Jeff Miller
Department of Psychology
University of Otago
Dunedin, New Zealand

RegGen: A Program for \ Generating Regression Data Sets \[2ex] Version 1.2

RegGen: A Program for
Generating Regression Data Sets
Version 1.2

November, 2004



Copyright 1998, 2004, Jeff Miller.
DISCLAIMER: THIS SOFTWARE IS PROVIDED BY THE AUTHOR "AS IS" AND ANY EXPRESS OR IMPLIED WARRANTIES, INCLUDING, BUT NOT LIMITED TO, THE IMPLIED WARRANTIES OF MERCHANTABILITY AND FITNESS FOR A PARTICULAR PURPOSE ARE DISCLAIMED. IN NO EVENT SHALL THE AUTHOR BE LIABLE FOR ANY DAMAGES ARISING IN ANY WAY FROM THE USE OF THIS SOFTWARE.
This program and documentation may be duplicated and used without charge for any educational or noncommercial purposes. If you do use this program, I would appreciate it if you would send me an acknowledgement email or letter saying so. I would also welcome bug reports and suggestions for improvement, although I can't promise fast action on those.
For commercial use, please contact the author.
Here are my contact details:
Prof Jeff Miller
Department of Psychology
Univ of Otago
Dunedin, New Zealand
email address: miller@psy.otago.ac.nz

Contents

1  Introduction
2  Installation
3  Running RegGen Interactively
4  Running RegGen With A Parameter File
5  Getting Output from RegGen
6  Fully Batch Operation

1  Introduction

This program was designed for use in teaching the statistical procedure known as Regression Analysis . It generates data sets for use as examples or practice problems.
The user specifies the number of cases (i.e., sample size), the number of variables per case, the mean and standard deviation of each variable, and the matrix of correlations between variables. The program then generates set of data satisfying these conditions exactly (up to some rounding error). The data are then written to a file for subsequent analysis by a statistical package.
A critical feature of RegGen is that the generated data satisfy the specified conditions almost exactly. For example, if you specify that a certain variable should have a mean of 100 and an SD of 10, the sample will have exactly that mean and SD, up to some small rounding error associated with the number of decimal places in the output. Thus, you specify the sample characteristics directly rather than specifying the underlying population values from which random samples are taken.

Back to table of contents

2  Installation

Copy the program RegGen.exe to any directory in your path.

Back to table of contents

3  Running RegGen Interactively

To start RegGen for an interactive run, simply type "reggen" at a command prompt.
You will see a brief warning message suggesting that it is better to use a parameter file. Ignore that message for now. The reason for it is explained in the next section.
The program will now ask you to specify the parameters of the desired data set, as in the following example.
Enter the desired number of cases : 20
Enter the desired number of variables : 2
Enter the desired correlation of var 1 with var 2 : 0.3
Variable 1: Desired mean : 100
Variable 1: Desired std dev : 10
Variable 1: Desired number of decimal places : 0
Variable 2: Desired mean : 100
Variable 2: Desired std dev : 10
Variable 2: Desired number of decimal places : 0

The user types in only the numbers at the far right of each line. I hope that most of this is self-explanatory. The only point that may deserve comment is the "number of decimal places." This option allows the user to specify whether the generated data values are to be whole numbers (0 decimal places), or to contain fractional parts measured to 1, 2, 3, etc decimal places.
After you have specified the parameters, RegGen will try to generate the data set. It will fail if the requested correlation matrix is impossible (as discussed further in the next section). In that case it halts with this message:
Requested correlation matrix is impossible.
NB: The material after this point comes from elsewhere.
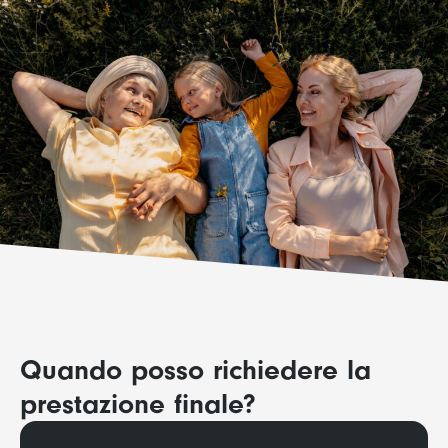
Quando posso richiedere la
prestazione finale?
If RegGen succeeds in generating the data set, it next allows you to display and write out the data set is has generated, as described in section 5.

Back to table of contents

4  Running RegGen With A Parameter File

The parameters of the data set can be specified in an ASCII file instead of interactively. This is useful when you want to create several data sets that differ in only a few parameters: For example, you might want to generate several 5-variable data sets varying only the correlation of variables 3 and 4. It can also be useful even if you only want one data set: Sometimes, it is difficult to be sure whether the correlation matrix you want is possible or impossible. If you specify an impossible data set interactively, you have to start over from the beginning. If your parameters are specified in a file, you can just change one or two correlations in the file and rerun reggen.
The file RegGen.Smp is a sample parameters file. The comments to the right of each line are optional, but are included to enable you to figure out the format. The file can be created with any ASCII editor. Be sure to use spaces rather than tabs between numbers.
To use a parameters file, invoke RegGen with a command line parameter giving the name of the parameters file, like this:
C:> reggen reggen.smp

There is an additional option which allows you to specify the names of the variables for an output file in the MTab format, mentioned below. Within the input parameter file, you are allowed to put the name of each variable at the beginning of the line on which you specify its mean, sd, and number of decimal places, like this:
 
Height 100 10 0  { mean, sd, & number of decimal places for var 1 }
Weight 500 10 0  { mean, sd, & number of decimal places for var 2 }
Time   100 20 0  { mean, sd, & number of decimal places for var 3 }
Age      0  1 3  { mean, sd, & number of decimal places for var 4 }

Variable names can contain any nonblank characters, and they are limited to 20 characters.

Back to table of contents

5  Getting Output from RegGen

After RegGen has generated the desired data set, it will produce a display more or less like this:
RegGen: Program to generate regression data sets  Version 1.1:  March 1998
@Copyright 1998..2000    Jeff Miller              Dept of Psychology
                         Univ of Otago            Dunedin, New Zealand
N of cases = 10.  N of variables = 4

ACTION MENU:
 S = list data to Screen
 F = list data to File
 M = write Mtab data file
 N = make New data

 action or Quit :

To select one of these options, simply type the single capitalized letter. Here are descriptions of the individual options:
S
List the data to the screen so that you can look at it.
F
List the data to an output file, in just the same format as to the screen.
M
Create an output file in the proper format to be read by the MTab program, a free DOS program for doing regression analysis and descriptive statistics.
N
Generate a new data set. The parameters of the data set will be the same as the current one, you just get another example of a data set with these parameters.
Q
Quit to DOS.

Back to table of contents

6  Fully Batch Operation

It is also possible to run RegGen in fully batch mode, without operator intervention. This may be desirable, for example, if you want to interface RegGen to a simulation program of some sort. To do this, you must of course first prepare the input parameters file as discussed above. Then, you can invoke RegGen with an additional parameter that is the name of the output file. For example,
C:> reggen reggen.smp reggen.out

would automatically write an output file called reggen.out without any user input at all. Several optional switches are available when you run RegGen. These are listed after the output file name in any order, like this:
C:> reggen reggen.smp reggen.out -m

The switches can be any of the following:
-m
Indicates that the output file should have the MTab format.
-g
Generate a random correlation matrix rather than using the one specified in the input file. In this case it does not matter what is on the correlation lines in the input file, but they must still be present. For example, the correct number of blank lines will suffice.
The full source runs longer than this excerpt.